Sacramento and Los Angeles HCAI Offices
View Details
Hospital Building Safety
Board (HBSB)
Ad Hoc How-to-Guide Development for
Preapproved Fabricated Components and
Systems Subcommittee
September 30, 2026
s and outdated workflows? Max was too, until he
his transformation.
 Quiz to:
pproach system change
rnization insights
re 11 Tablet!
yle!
....
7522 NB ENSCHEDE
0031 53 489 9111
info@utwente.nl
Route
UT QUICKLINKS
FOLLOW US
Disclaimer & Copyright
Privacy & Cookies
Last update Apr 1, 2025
....
TASK TO COMPLETE
Transcribe, exactly and without additions, the lines of the records above, beginning with the line that contains "0031 53 489 9111" and ending with the line that contains "Last update Apr 1, 2025", both included.

RESULT FOR THIS EXERCISE
0031 53 489 9111
info@utwente.nl
Route
UT QUICKLINKS
FOLLOW US
Disclaimer & Copyright
Privacy & Cookies
Last update Apr 1, 2025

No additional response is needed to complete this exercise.